● **Task objective**:
If a line of the records contains the word "código", list it.

Collected data:
▼

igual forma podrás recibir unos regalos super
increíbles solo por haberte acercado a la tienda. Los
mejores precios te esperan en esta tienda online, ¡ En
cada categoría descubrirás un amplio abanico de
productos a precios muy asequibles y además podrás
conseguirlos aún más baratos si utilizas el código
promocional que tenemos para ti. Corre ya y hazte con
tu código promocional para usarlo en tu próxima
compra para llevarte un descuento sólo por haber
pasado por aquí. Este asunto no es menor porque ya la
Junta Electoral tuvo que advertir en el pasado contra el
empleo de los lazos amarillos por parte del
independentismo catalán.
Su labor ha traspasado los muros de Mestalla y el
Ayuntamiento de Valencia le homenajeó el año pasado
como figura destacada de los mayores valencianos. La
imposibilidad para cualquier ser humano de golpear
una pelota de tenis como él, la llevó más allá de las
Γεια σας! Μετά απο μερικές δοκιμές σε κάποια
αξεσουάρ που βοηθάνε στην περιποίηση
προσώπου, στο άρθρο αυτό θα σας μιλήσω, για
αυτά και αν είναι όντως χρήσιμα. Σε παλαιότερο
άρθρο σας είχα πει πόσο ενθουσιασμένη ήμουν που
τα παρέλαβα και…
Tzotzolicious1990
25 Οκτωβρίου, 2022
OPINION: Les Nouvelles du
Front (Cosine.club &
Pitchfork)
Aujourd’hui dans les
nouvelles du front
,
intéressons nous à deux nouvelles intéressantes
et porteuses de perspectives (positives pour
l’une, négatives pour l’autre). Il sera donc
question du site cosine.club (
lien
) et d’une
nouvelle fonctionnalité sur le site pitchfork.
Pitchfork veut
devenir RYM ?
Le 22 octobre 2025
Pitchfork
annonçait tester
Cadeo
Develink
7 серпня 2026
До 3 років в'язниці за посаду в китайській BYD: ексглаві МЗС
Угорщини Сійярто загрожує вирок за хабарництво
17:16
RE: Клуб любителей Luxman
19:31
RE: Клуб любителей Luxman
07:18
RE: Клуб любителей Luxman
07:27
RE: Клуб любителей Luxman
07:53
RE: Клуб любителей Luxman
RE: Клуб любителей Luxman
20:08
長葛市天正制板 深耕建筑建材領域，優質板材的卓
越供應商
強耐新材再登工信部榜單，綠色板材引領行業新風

▲

● **Response to this exercise**:
conseguirlos aún más baratos si utilizas el código
tu código promocional para usarlo en tu próxima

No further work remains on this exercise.